• **Dataset extract**:
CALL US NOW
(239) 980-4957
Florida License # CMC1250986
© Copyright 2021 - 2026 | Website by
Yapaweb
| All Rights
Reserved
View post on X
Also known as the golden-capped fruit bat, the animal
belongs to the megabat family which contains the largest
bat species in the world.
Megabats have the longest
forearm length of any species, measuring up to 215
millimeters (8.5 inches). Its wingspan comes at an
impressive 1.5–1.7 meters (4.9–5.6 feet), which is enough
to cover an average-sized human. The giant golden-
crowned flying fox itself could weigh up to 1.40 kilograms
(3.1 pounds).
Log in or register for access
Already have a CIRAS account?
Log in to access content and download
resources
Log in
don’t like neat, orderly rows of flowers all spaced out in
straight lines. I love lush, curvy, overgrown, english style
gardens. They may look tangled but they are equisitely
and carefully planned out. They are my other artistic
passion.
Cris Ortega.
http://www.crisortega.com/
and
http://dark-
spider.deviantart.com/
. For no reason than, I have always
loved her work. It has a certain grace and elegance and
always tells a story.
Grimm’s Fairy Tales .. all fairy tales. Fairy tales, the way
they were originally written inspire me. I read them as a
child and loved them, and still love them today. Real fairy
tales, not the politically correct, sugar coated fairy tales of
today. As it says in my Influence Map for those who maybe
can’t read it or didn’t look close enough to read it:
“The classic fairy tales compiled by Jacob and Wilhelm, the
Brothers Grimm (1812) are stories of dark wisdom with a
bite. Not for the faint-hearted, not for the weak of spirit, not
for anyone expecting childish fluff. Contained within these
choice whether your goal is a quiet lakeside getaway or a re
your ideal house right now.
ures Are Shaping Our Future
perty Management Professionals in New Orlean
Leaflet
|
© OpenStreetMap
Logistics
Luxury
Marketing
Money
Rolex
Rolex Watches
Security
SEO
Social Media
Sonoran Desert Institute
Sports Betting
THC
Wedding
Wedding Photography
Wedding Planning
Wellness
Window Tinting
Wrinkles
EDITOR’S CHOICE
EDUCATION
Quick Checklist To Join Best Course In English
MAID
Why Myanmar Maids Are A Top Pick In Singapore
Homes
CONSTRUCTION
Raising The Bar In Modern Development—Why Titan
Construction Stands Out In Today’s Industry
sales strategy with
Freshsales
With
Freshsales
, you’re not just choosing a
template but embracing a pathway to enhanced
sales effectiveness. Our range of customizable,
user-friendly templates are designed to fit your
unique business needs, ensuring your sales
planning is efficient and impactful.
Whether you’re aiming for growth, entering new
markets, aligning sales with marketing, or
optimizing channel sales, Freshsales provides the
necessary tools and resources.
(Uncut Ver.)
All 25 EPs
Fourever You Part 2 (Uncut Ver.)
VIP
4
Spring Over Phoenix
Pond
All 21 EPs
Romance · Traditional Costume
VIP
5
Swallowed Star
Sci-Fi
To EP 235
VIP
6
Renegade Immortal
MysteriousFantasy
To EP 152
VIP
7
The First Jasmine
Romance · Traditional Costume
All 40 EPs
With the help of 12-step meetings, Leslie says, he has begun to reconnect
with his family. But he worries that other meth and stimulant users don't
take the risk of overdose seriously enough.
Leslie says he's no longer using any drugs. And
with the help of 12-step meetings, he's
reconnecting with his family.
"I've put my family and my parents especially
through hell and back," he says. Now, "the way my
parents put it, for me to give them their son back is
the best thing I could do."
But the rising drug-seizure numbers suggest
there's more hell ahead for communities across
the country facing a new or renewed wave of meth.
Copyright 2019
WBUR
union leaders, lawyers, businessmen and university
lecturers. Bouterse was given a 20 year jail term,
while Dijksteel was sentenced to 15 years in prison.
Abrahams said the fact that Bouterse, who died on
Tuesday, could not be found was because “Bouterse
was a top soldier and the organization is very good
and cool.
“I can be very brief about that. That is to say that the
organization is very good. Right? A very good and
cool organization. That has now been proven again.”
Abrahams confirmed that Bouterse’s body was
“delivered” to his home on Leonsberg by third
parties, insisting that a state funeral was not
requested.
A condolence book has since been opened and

• **Your task**: Write the records out in full, exactly as they read above.

• **Final answer**:
CALL US NOW
(239) 980-4957
Florida License # CMC1250986
© Copyright 2021 - 2026 | Website by
Yapaweb
| All Rights
Reserved
View post on X
Also known as the golden-capped fruit bat, the animal
belongs to the megabat family which contains the largest
bat species in the world.
Megabats have the longest
forearm length of any species, measuring up to 215
millimeters (8.5 inches). Its wingspan comes at an
impressive 1.5–1.7 meters (4.9–5.6 feet), which is enough
to cover an average-sized human. The giant golden-
crowned flying fox itself could weigh up to 1.40 kilograms
(3.1 pounds).
Log in or register for access
Already have a CIRAS account?
Log in to access content and download
resources
Log in
don’t like neat, orderly rows of flowers all spaced out in
straight lines. I love lush, curvy, overgrown, english style
gardens. They may look tangled but they are equisitely
and carefully planned out. They are my other artistic
passion.
Cris Ortega.
http://www.crisortega.com/
and
http://dark-
spider.deviantart.com/
. For no reason than, I have always
loved her work. It has a certain grace and elegance and
always tells a story.
Grimm’s Fairy Tales .. all fairy tales. Fairy tales, the way
they were originally written inspire me. I read them as a
child and loved them, and still love them today. Real fairy
tales, not the politically correct, sugar coated fairy tales of
today. As it says in my Influence Map for those who maybe
can’t read it or didn’t look close enough to read it:
“The classic fairy tales compiled by Jacob and Wilhelm, the
Brothers Grimm (1812) are stories of dark wisdom with a
bite. Not for the faint-hearted, not for the weak of spirit, not
for anyone expecting childish fluff. Contained within these
choice whether your goal is a quiet lakeside getaway or a re
your ideal house right now.
ures Are Shaping Our Future
perty Management Professionals in New Orlean
Leaflet
|
© OpenStreetMap
Logistics
Luxury
Marketing
Money
Rolex
Rolex Watches
Security
SEO
Social Media
Sonoran Desert Institute
Sports Betting
THC
Wedding
Wedding Photography
Wedding Planning
Wellness
Window Tinting
Wrinkles
EDITOR’S CHOICE
EDUCATION
Quick Checklist To Join Best Course In English
MAID
Why Myanmar Maids Are A Top Pick In Singapore
Homes
CONSTRUCTION
Raising The Bar In Modern Development—Why Titan
Construction Stands Out In Today’s Industry
sales strategy with
Freshsales
With
Freshsales
, you’re not just choosing a
template but embracing a pathway to enhanced
sales effectiveness. Our range of customizable,
user-friendly templates are designed to fit your
unique business needs, ensuring your sales
planning is efficient and impactful.
Whether you’re aiming for growth, entering new
markets, aligning sales with marketing, or
optimizing channel sales, Freshsales provides the
necessary tools and resources.
(Uncut Ver.)
All 25 EPs
Fourever You Part 2 (Uncut Ver.)
VIP
4
Spring Over Phoenix
Pond
All 21 EPs
Romance · Traditional Costume
VIP
5
Swallowed Star
Sci-Fi
To EP 235
VIP
6
Renegade Immortal
MysteriousFantasy
To EP 152
VIP
7
The First Jasmine
Romance · Traditional Costume
All 40 EPs
With the help of 12-step meetings, Leslie says, he has begun to reconnect
with his family. But he worries that other meth and stimulant users don't
take the risk of overdose seriously enough.
Leslie says he's no longer using any drugs. And
with the help of 12-step meetings, he's
reconnecting with his family.
"I've put my family and my parents especially
through hell and back," he says. Now, "the way my
parents put it, for me to give them their son back is
the best thing I could do."
But the rising drug-seizure numbers suggest
there's more hell ahead for communities across
the country facing a new or renewed wave of meth.
Copyright 2019
WBUR
union leaders, lawyers, businessmen and university
lecturers. Bouterse was given a 20 year jail term,
while Dijksteel was sentenced to 15 years in prison.
Abrahams said the fact that Bouterse, who died on
Tuesday, could not be found was because “Bouterse
was a top soldier and the organization is very good
and cool.
“I can be very brief about that. That is to say that the
organization is very good. Right? A very good and
cool organization. That has now been proven again.”
Abrahams confirmed that Bouterse’s body was
“delivered” to his home on Leonsberg by third
parties, insisting that a state funeral was not
requested.
A condolence book has since been opened and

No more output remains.